Tuesday, March 3, 2009

Tortoise and the Hare










What are our painting graduates from last year up to?? Only four months from finishing their BVA's , a few have already started to build a name for themselves. Talking with Lisa, she spent the summer squirreling away on a solo show down in Huntly, complete with a visit from the Mayor and a spot in the local newspaper. Thats more coverage than a bottle of Watties tomato sauce on a $2 sausage. She also managed to sell most of her work, as well as nab a large handful of commissions for this year. Things are indeed looking bright for her in our recession-ridden times.

But lookie here, a mysterious txt from an unknown number alerted me to the opening of Slow at Tim Melville, a show with Wayne Youle, Elliot Collins and paint graduate Linden Simmons. Looks like he also spent the summer producing a new collection of paintings, following on from where he left us last year in the Graduate Show. Something was slightly different about these though, something more intense, more violent but smaller in scale. A ferocity I had never seen before. Perhaps tinged with the depressive changing of economic times, natural disaster and turbulant powers.

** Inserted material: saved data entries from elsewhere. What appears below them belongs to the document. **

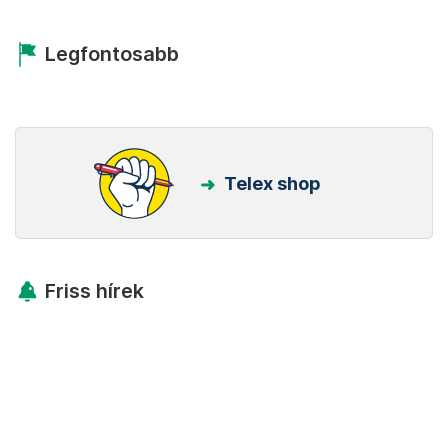
Legfontosabb
Telex shop
Friss hírek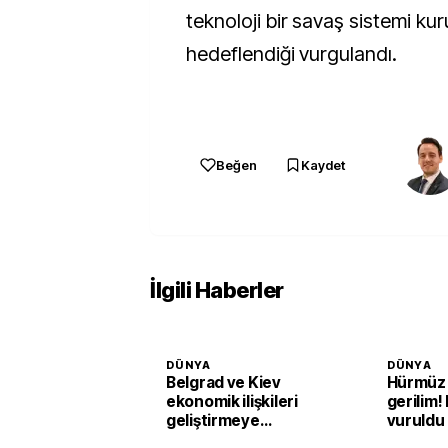
teknoloji bir savaş sistemi ku
hedeflendiği vurgulandı.
Beğen
Kaydet
İlgili Haberler
DÜNYA
DÜNYA
Belgrad ve Kiev
Hürmüz 
ekonomik ilişkileri
gerilim!
geliştirmeye
vuruldu
hazırlanıyor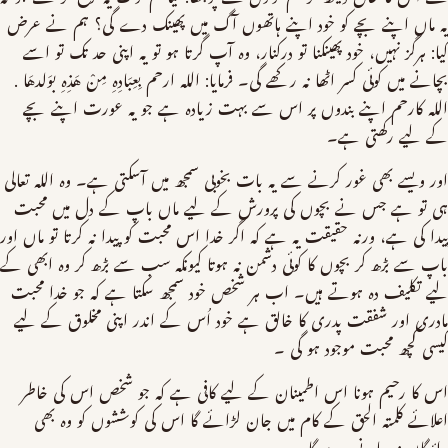
یہ ماں اپنے بچے کو خود اپنے ہاتھوں آگ میں پھینک دے گی؟ ہم نے عرض
کیا: ہرگز نہیں، خود پھینکنا تو درکنار، وہ آپ گرتا ہو تو یہ اپنی حد تک تو اسے
بچانے میں کوئی کسر اٹھا نہ رکھے گی۔ فرمایا: الله ارحم بِعِبَادِهِ مِنْ هَذِهِ بوَلدهَا .
الله کارحم اپنے بندوں پر اس سے بہت زیادہ ہے جو یہ عورت اپنے بچے
کے لیے رکھتی ہے۔
اور ویسے بھی غور کرنے سے یہ بات بخوبی سمجھ میں آسکتی ہے۔ وہ اللہ تعالی
ہی تو ہے جس نے بچوں کی پرورش کے لیے ماں باپ کے دل میں محبت
پیدا کی ہے، ورنہ حقیقت یہ ہے کہ اگر خدا اس محبت کو پیدا نہ کرتا تو ماں اور
باپ سے بڑھ کر بچوں کا کوئی دشمن نہ ہوتا کیونکہ سب سے بڑھ کر وہ ابھی کے
لیے تکلیف دہ ہوتے ہیں۔ اب ہر شخص خود سمجھ سکتا ہے کہ جو خدا محبت
مادری اور شفقت پدری کا خالق ہے خود اُس کے اندر اپنی مخلوق کے لیے
کیسی کچھ محبت موجود ہو گی ۔
اس کا رحیم ہونا اس اطمینان کے لیے کافی ہے کہ جو شخص اس کی خاطر
اعلائے کلمتہ الحق کے کام میں جان لڑائے گا اس کی کوششوں کو وہ بھی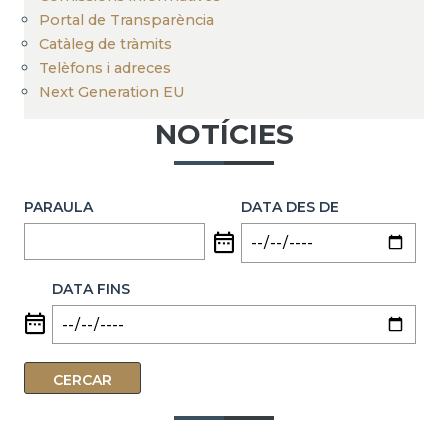
Portal de Transparència
Catàleg de tràmits
Telèfons i adreces
Next Generation EU
NOTÍCIES
PARAULA
DATA DES DE
DATA FINS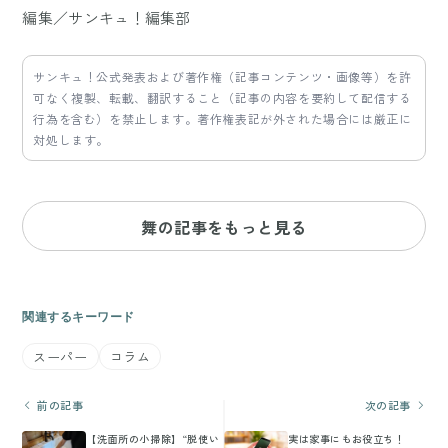
編集／サンキュ！編集部
サンキュ！公式発表および著作権（記事コンテンツ・画像等）を許
可なく複製、転載、翻訳すること（記事の内容を要約して配信する
行為を含む）を禁止します。著作権表記が外された場合には厳正に
対処します。
舞の記事をもっと見る
関連するキーワード
スーパー
コラム
前の記事
次の記事
【洗面所の小掃除】“脱使い
実は家事にもお役立ち！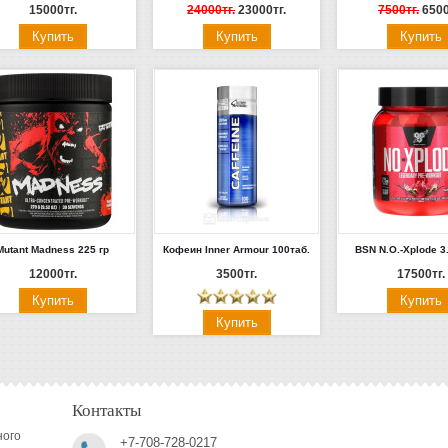
15000тг.
24000тг.
23000тг.
7500тг.
6500
Mutant Madness 225 гр
Кофеин Inner Armour 100таб.
BSN N.O.-Xplode 3
12000тг.
3500тг.
17500тг.
Контакты
ного
+7-708-728-0217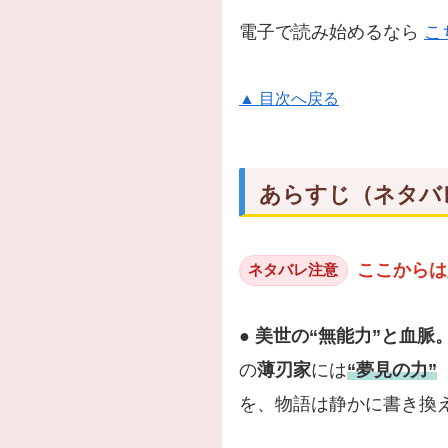
電子で読み始めるなら
こ
▲ 目次へ戻る
あらすじ（ネタバ
ここからは
ネタバレ注意
● 美世の“無能力”と血脈
の
薄刃家
には
“夢見の力”
を、物語は静かに書き換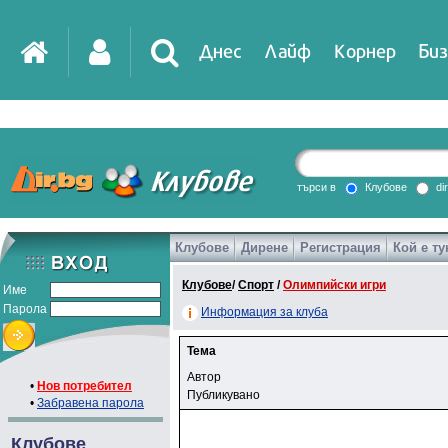
Днес
Лайф
Корнер
Биз
търси в
Клубове
di
Клубове
Дирене
Регистрация
Кой е ту
Клубове
/
Спорт
/
Олимпийски игри
Име
Парола
Информация за клуба
Тема
Автор
•
Нов потребител
Публикувано
•
Забравена парола
Клубове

Linden is able to encapsulate the delicate nature and subtle nuance of the watercolour medium; the glint of a car door, a flurry of smoke over a cityscape, luring the viewer into a false sense of security. But it is an injurious romance. And one I come back to, knowing what will be revealed is not what I will normally revel in.

It is funny how the title of the show is the way in which I always view Linden's work. Slow is how it unravels. And I think it is only because when first confronted with it, I am in a state of denial. It is only now, when safely removed from the works themselves, that I can ponder the impact they have had on me. What is it about myself that refuses to see the world?

Elliot's paintings on the other hand were based around a codebreaking system, turning words into patterns. I had managed to break the first word of a painting which happened to be 'The'. Prizes for anyone who can give me the rest*.

- Agnes

* Did I say Prize? I really meant eternal thanks. We really have nothing to give but love, and maybe the odd pav or two.

3 comments:

Anonymous said...

And where will i find this exhibition Agnes? from nashi

Agnes said...

Had I not put that in? So sorry nashi, is fixed now :)

Anonymous said...

ha i probably just missed it but thanks!